MySQL – Using Composite Indexes with Date Ranges for Performance

index-tuningMySQLperformancequery-performance

I have a table of rules that are activated depending on the date.

id - name - value - start_date - end_date
1  - ABC  - 10    - 2015-12-01 - 2015-12-31
2  - DEF  - 15    - 2016-02-01 - 2016-02-29

My SQL queries will mostly be

SELECT * FROM rules WHERE start_date <= '2015-12-05' and end_date >= '2015-12-05';

Does having a composite index consisting of start_date and end_date help or will worsen the query?

Edit: I'm using MySQL

Best Answer

It's hard to tell if this will hurt or improve performance but adding a composite index on start_date and end_date shouldn't worsen your query, the index will either be used or not used. You didn't mention your RDBMS but I don't think there's a big chance your engine's optimizer will pick a worse plan (but there is always a possibility I guess).

That being said, there might a slight impact on the plan generation time as your optimizer has an extra index to consider, and unused indexes could hurt overall performance since they need to be maintained when updating/inserting.

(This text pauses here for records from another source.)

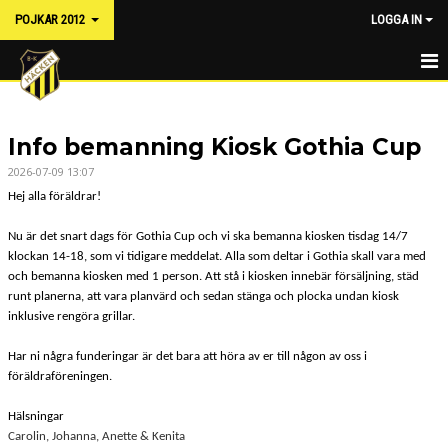
POJKAR 2012
LOGGA IN
HEM
Info bemanning Kiosk Gothia Cup
NYHETER
2026-07-09 13:07
KALENDER
Hej alla föräldrar!
MATCHER
Nu är det snart dags för Gothia Cup och vi ska bemanna kiosken tisdag 14/7
klockan 14-18, som vi tidigare meddelat. Alla som deltar i Gothia skall vara med
TRUPPEN
och bemanna kiosken med 1 person. Att stå i kiosken innebär försäljning, städ
runt planerna, att vara planvärd och sedan stänga och plocka undan kiosk
BILDGALLERI
inklusive rengöra grillar.
Har ni några funderingar är det bara att höra av er till någon av oss i
DOKUMENT
föräldraföreningen.
KONTAKT
Hälsningar
Carolin, Johanna, Anette & Kenita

Whether or not the index will help your query is hard to tell, it depends on the selectivity of your query and cardinality statistics. The optimizer of your RDBMS should pick the fastest way to get your data, and even if an index exists on the columns your query selects on a full scan might still be the better option, especially since you are selecting all fields.

Why is selectivity important?

When an index is used, the index points to the actual record and the record might need to be fetched using the pointer. Most RDBMS work that way.

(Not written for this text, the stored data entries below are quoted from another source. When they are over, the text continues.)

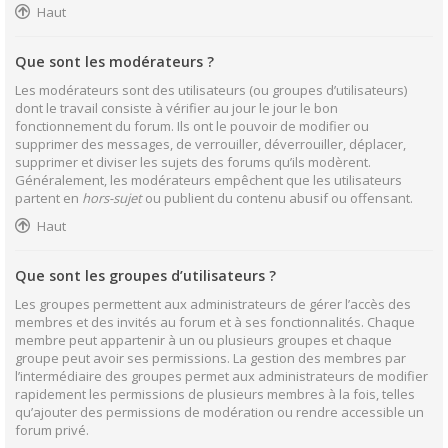
Haut
Que sont les modérateurs ?
Les modérateurs sont des utilisateurs (ou groupes d’utilisateurs)
dont le travail consiste à vérifier au jour le jour le bon
fonctionnement du forum. Ils ont le pouvoir de modifier ou
supprimer des messages, de verrouiller, déverrouiller, déplacer,
supprimer et diviser les sujets des forums qu’ils modèrent.
Généralement, les modérateurs empêchent que les utilisateurs
partent en
hors-sujet
ou publient du contenu abusif ou offensant.
Haut
Que sont les groupes d’utilisateurs ?
Les groupes permettent aux administrateurs de gérer l’accès des
membres et des invités au forum et à ses fonctionnalités. Chaque
membre peut appartenir à un ou plusieurs groupes et chaque
groupe peut avoir ses permissions. La gestion des membres par
l’intermédiaire des groupes permet aux administrateurs de modifier
rapidement les permissions de plusieurs membres à la fois, telles
qu’ajouter des permissions de modération ou rendre accessible un
forum privé.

See for example the Oracle documentation

In general, index access paths should be used for statements that retrieve a small subset of table rows, while full scans are more efficient when accessing a large portion of the table

or the SQL Server documentation

In many cases, the optimizer forces a table scan for queries with result sets of approximately 5 percent, although the table scan becomes more efficient than index access at selectivities of 8 to 10 percent.

Why is select * important

If you fetch all fields from a table your database engine will have to fetch the actual record using the pointer stored in the index and you lose the option of using included columns (if your RDBMS supports them) or covering indexes.

See for example this article for SQL server (but the principle goes for a lot of vendors): Using Covering Indexes to Improve Query Performance

However, under some circumstances, the overhead associated with nonclustered indexes may be deemed too great by the query optimizer and SQL Server will resort to a table scan to resolve the query.

and

The observed improvement is due to the fact that the nonclustered index contained all of the required information to resolve the query. No Key Lookups were required.